4. Users are diverse – Clinical Scientists understand the domain and the data, not necessarily how to code. Data Scientists understand the code, not necessarily the domain or the data. Data Engineers understand data standards and modelling approaches, but not necessarily the analysis. And funders understand results.

5. Metadata content – Data are rarely annotated for secondary use and there are no incentives for this to change, so work has to be put in to describe and publish metadata and related content to make it meaningful at the point of search and exploration.

6. Data Use Agreements are diverse – Data controllers have a legal and ethical responsibility for the data they control. They are (correctly) very conservative around secondary use. Often this is the longest pole in the tent for a project. HDR (UK) are helpfully trialling a standardised benchmark approach for Data Access Agreements, which we’re embedding into our Data Access Request workflow.

7. Economic models for collaboration – are in their infancy. SDE/TRE/DRE’s should provide the audit, reporting and billing to allocate costs and measure contribution (in essence the mainstay of any collaborative environment).

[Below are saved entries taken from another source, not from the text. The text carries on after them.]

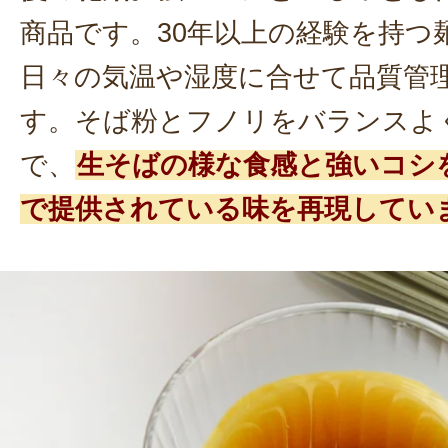
商品です。30年以上の経験を持つ
日々の気温や湿度に合せて品質管
す。そば粉とフノリをバランスよ
で、
生そばの様な食感と強いコシ
で提供されている味を再現してい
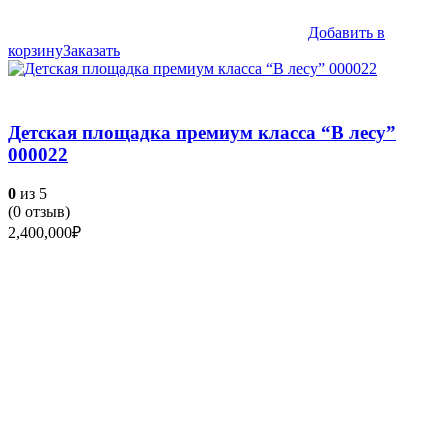
Добавить в
корзину
Заказать
Детская площадка премиум класса “В лесу”
000022
0
из 5
(
0
отзыв)
2,400,000
₽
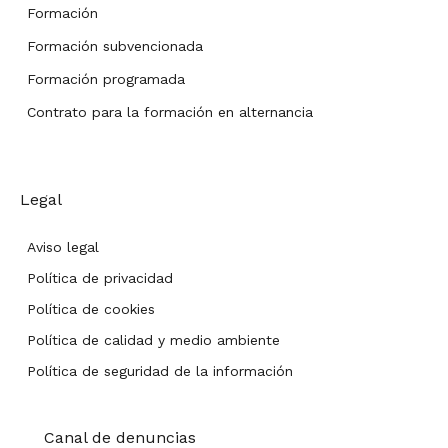
Formación
Formación subvencionada
Formación programada
Contrato para la formación en alternancia
Legal
Aviso legal
Política de privacidad
Política de cookies
Política de calidad y medio ambiente
Política de seguridad de la información
Canal de denuncias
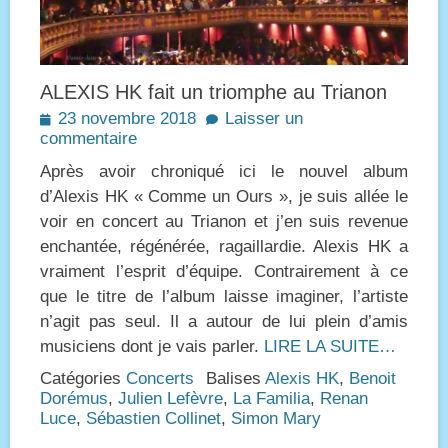
ALEXIS HK fait un triomphe au Trianon
Posted
23 novembre 2018
Laisser un
on
commentaire
Après avoir chroniqué ici le nouvel album
d’Alexis HK « Comme un Ours », je suis allée le
voir en concert au Trianon et j’en suis revenue
enchantée, régénérée, ragaillardie. Alexis HK a
vraiment l’esprit d’équipe. Contrairement à ce
que le titre de l’album laisse imaginer, l’artiste
n’agit pas seul. Il a autour de lui plein d’amis
musiciens dont je vais parler.
LIRE LA SUITE…
Catégories
Concerts
Balises
Alexis HK
,
Benoit
Dorémus
,
Julien Lefèvre
,
La Familia
,
Renan
Luce
,
Sébastien Collinet
,
Simon Mary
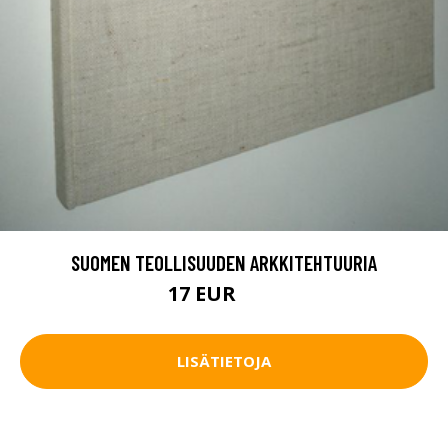
SUOMEN TEOLLISUUDEN ARKKITEHTUURIA
17 EUR
28 EUR
LISÄTIETOJA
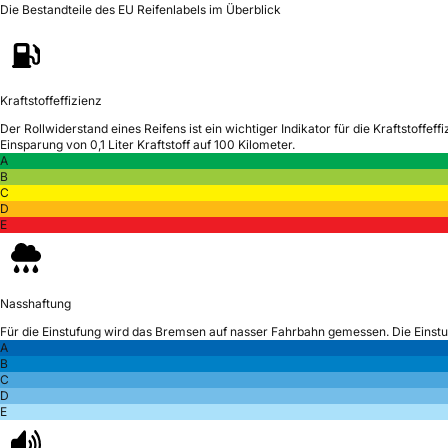
Die Bestandteile des EU Reifenlabels im Überblick
Kraftstoffeffizienz
Der Rollwiderstand eines Reifens ist ein wichtiger Indikator für die Kraftstoffeffi
Einsparung von 0,1 Liter Kraftstoff auf 100 Kilometer.
A
B
C
D
E
Nasshaftung
Für die Einstufung wird das Bremsen auf nasser Fahrbahn gemessen.
Die Einst
A
B
C
D
E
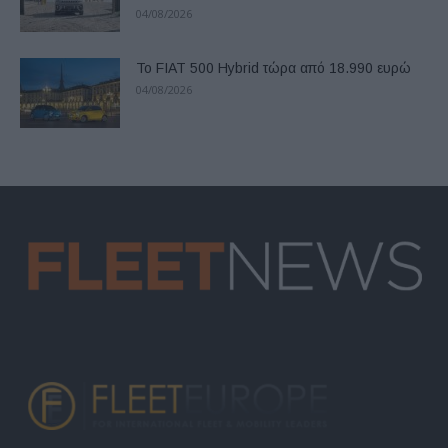
04/08/2026
Το FIAT 500 Hybrid τώρα από 18.990 ευρώ
04/08/2026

8. Skill set shortage – The technical, clinical and scientific skill sets needed to step change trials, studies and innovation are in short supply and will become tighter as new tech (AI/ML, patient derived biomarkers, streaming digital health data) make their way into the routine mix. Hospitals and Universities need to think through their business model for research and innovation scale and how they plan to be part of this.

9. Swiss style neutrality – For multi-centre studies with multiple data controllers and many diverse users, there’s a requirement for ‘somebody’ to be Switzerland or act solely as a data processor in GDPR terms and be the Trusted Service Provider for the collaboration.

The risk for the UK is to implement a strategy to mandate SDE/TRE/DRE’s (for sound reasons) but then fail to appreciate the detail of execution resulting in a lowest common denominator/best efforts approach on delivery. The NHS and Universities are service providers in respect of healthcare provision and education, but not in software services.

A model for scale and effective outcomes is Great Ormond Street (GOSH). GOSH implemented the Aridhia DRE alongside the Epic EPR 5 years ago and invested in skills, partnerships, research and clinical engagement consistently and methodically. That partnership approach has delivered real benefit to patients, research funding, national and international collaborations. GOSH has published the impact of its experience and it serves as a business model blueprint for how local implementations of SDE/TRE/DRE’s should be adopted.

SDE/TRE deployments and the various business models associated with them need to accommodate not just today’s challenges and requirements but also think about what’s just round the corner in terms of routine use of multi-omics, imaging and digital health streaming data, federated compute and learning approaches, and complex modelling and analysis required for precision medicine. Policy and strategy are one thing, sustainable delivery over a long period of time is another.